### Information provided
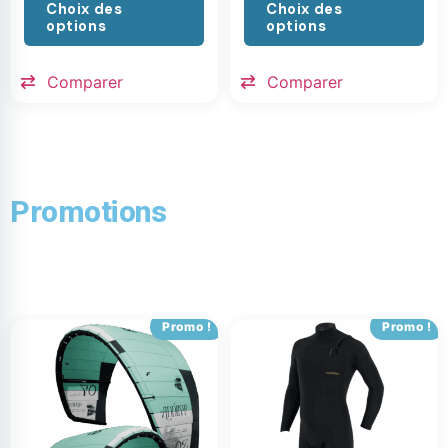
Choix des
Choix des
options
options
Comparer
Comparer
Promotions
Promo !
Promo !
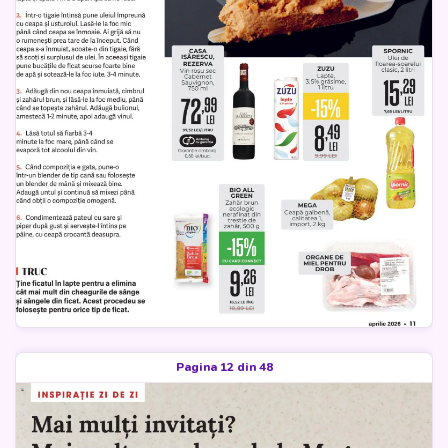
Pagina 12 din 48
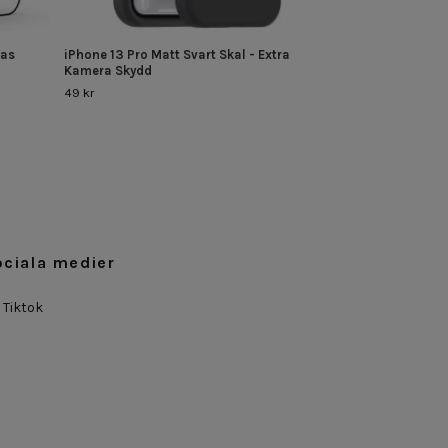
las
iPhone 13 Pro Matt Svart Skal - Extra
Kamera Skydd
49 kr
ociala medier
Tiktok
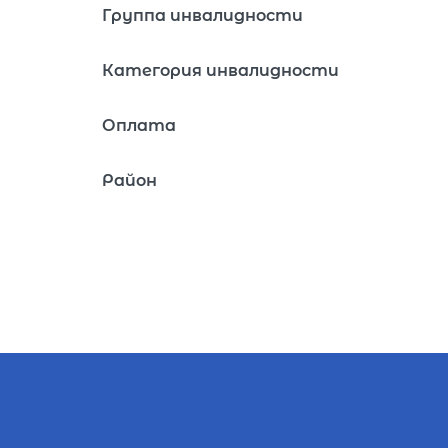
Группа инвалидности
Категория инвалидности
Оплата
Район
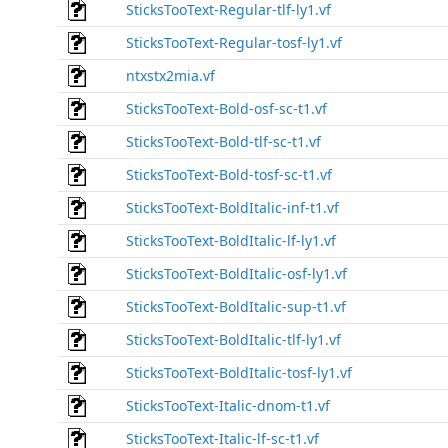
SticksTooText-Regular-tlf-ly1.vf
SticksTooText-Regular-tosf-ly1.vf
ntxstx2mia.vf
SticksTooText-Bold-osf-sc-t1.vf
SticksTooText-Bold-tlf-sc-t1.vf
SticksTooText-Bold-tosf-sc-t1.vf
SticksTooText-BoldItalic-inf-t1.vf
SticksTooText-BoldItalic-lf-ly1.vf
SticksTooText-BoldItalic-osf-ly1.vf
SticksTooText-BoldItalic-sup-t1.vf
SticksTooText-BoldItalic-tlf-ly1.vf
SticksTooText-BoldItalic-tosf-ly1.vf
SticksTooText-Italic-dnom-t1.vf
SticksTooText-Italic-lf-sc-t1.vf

==

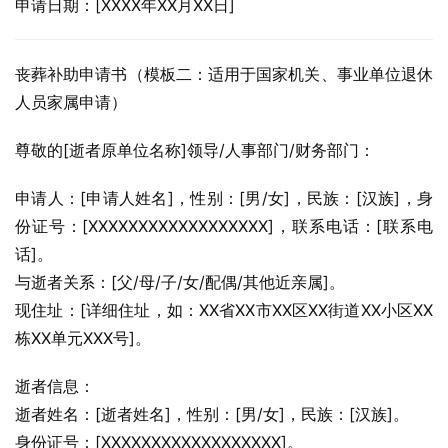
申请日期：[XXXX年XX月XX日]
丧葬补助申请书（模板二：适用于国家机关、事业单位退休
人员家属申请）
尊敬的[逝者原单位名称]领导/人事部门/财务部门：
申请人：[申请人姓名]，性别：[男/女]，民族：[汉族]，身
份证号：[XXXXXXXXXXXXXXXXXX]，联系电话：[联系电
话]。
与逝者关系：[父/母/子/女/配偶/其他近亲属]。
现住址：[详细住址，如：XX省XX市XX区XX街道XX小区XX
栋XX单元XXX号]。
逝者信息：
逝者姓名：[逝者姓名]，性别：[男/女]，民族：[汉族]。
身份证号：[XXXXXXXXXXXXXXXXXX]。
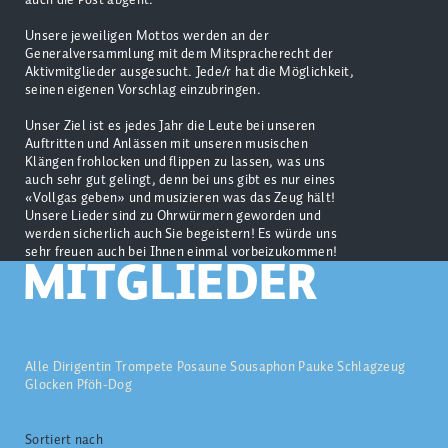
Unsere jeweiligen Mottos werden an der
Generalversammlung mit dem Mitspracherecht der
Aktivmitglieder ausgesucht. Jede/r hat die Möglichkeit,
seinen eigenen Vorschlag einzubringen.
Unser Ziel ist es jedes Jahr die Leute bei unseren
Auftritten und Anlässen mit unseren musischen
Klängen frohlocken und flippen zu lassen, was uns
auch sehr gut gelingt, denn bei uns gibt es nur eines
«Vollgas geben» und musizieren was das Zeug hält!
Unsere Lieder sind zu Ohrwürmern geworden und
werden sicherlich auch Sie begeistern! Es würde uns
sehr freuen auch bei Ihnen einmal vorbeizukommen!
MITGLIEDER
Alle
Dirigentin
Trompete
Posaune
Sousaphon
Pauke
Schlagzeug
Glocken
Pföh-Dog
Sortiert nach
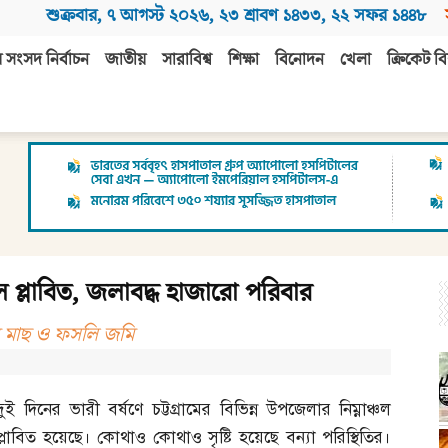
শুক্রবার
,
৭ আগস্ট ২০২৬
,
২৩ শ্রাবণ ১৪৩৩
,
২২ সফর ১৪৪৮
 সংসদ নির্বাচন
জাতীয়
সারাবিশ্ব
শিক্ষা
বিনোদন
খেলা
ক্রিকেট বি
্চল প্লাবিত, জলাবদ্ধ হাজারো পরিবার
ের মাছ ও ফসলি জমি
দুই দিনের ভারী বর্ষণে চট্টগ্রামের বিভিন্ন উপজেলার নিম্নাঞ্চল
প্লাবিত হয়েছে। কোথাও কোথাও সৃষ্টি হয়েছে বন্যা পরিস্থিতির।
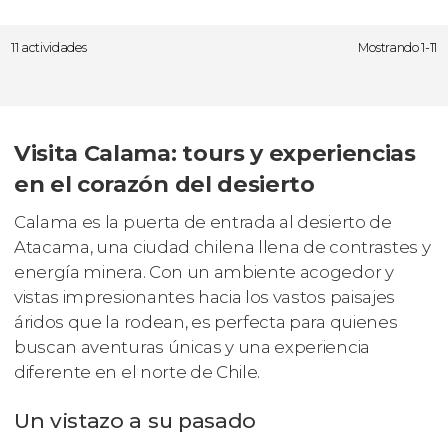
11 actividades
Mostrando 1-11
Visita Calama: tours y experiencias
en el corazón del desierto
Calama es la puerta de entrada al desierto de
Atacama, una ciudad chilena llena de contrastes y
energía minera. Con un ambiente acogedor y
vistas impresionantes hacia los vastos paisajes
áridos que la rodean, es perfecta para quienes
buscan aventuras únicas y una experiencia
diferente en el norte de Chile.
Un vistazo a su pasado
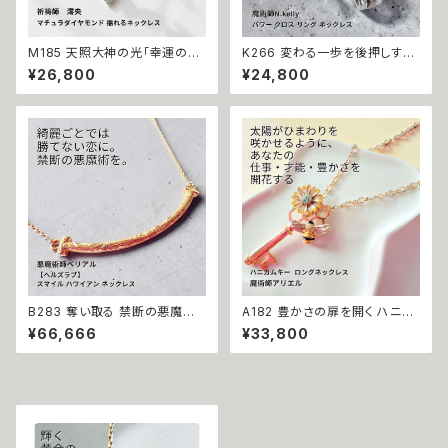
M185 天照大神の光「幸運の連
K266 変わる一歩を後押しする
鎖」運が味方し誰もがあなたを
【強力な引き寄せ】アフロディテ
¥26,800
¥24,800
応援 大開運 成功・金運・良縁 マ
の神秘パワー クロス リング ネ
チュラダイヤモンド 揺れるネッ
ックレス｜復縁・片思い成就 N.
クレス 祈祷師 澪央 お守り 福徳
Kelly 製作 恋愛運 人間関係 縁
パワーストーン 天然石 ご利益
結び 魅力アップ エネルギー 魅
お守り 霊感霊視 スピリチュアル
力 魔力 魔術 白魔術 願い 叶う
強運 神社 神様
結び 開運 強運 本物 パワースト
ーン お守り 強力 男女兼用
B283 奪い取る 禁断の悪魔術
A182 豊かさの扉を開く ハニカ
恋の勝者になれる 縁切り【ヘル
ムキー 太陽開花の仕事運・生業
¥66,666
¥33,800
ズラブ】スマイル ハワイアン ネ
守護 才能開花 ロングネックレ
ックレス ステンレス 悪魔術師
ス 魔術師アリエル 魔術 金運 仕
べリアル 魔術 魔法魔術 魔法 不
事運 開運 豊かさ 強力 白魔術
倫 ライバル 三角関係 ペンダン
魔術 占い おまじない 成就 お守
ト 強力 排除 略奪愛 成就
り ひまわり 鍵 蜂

### To do
An exact copy is needed of the entries above, starting at the line that holds "份证号：[XXXXXXXXXXXXXXXXXX]，联系电话：[联系电" and stopping at the line that holds "en el corazón del desierto", both kept; pictures stay out.

### Solution
份证号：[XXXXXXXXXXXXXXXXXX]，联系电话：[联系电
话]。
与逝者关系：[父/母/子/女/配偶/其他近亲属]。
现住址：[详细住址，如：XX省XX市XX区XX街道XX小区XX
栋XX单元XXX号]。
逝者信息：
逝者姓名：[逝者姓名]，性别：[男/女]，民族：[汉族]。
身份证号：[XXXXXXXXXXXXXXXXXX]。
Unsere jeweiligen Mottos werden an der
Generalversammlung mit dem Mitspracherecht der
Aktivmitglieder ausgesucht. Jede/r hat die Möglichkeit,
seinen eigenen Vorschlag einzubringen.
Unser Ziel ist es jedes Jahr die Leute bei unseren
Auftritten und Anlässen mit unseren musischen
Klängen frohlocken und flippen zu lassen, was uns
auch sehr gut gelingt, denn bei uns gibt es nur eines
«Vollgas geben» und musizieren was das Zeug hält!
Unsere Lieder sind zu Ohrwürmern geworden und
werden sicherlich auch Sie begeistern! Es würde uns
sehr freuen auch bei Ihnen einmal vorbeizukommen!
MITGLIEDER
Alle
Dirigentin
Trompete
Posaune
Sousaphon
Pauke
Schlagzeug
Glocken
Pföh-Dog
Sortiert nach
শুক্রবার
,
৭ আগস্ট ২০২৬
,
২৩ শ্রাবণ ১৪৩৩
,
২২ সফর ১৪৪৮
 সংসদ নির্বাচন
জাতীয়
সারাবিশ্ব
শিক্ষা
বিনোদন
খেলা
ক্রিকেট বি
্চল প্লাবিত, জলাবদ্ধ হাজারো পরিবার
ের মাছ ও ফসলি জমি
দুই দিনের ভারী বর্ষণে চট্টগ্রামের বিভিন্ন উপজেলার নিম্নাঞ্চল
প্লাবিত হয়েছে। কোথাও কোথাও সৃষ্টি হয়েছে বন্যা পরিস্থিতির।
11 actividades
Mostrando 1-11
Visita Calama: tours y experiencias
en el corazón del desierto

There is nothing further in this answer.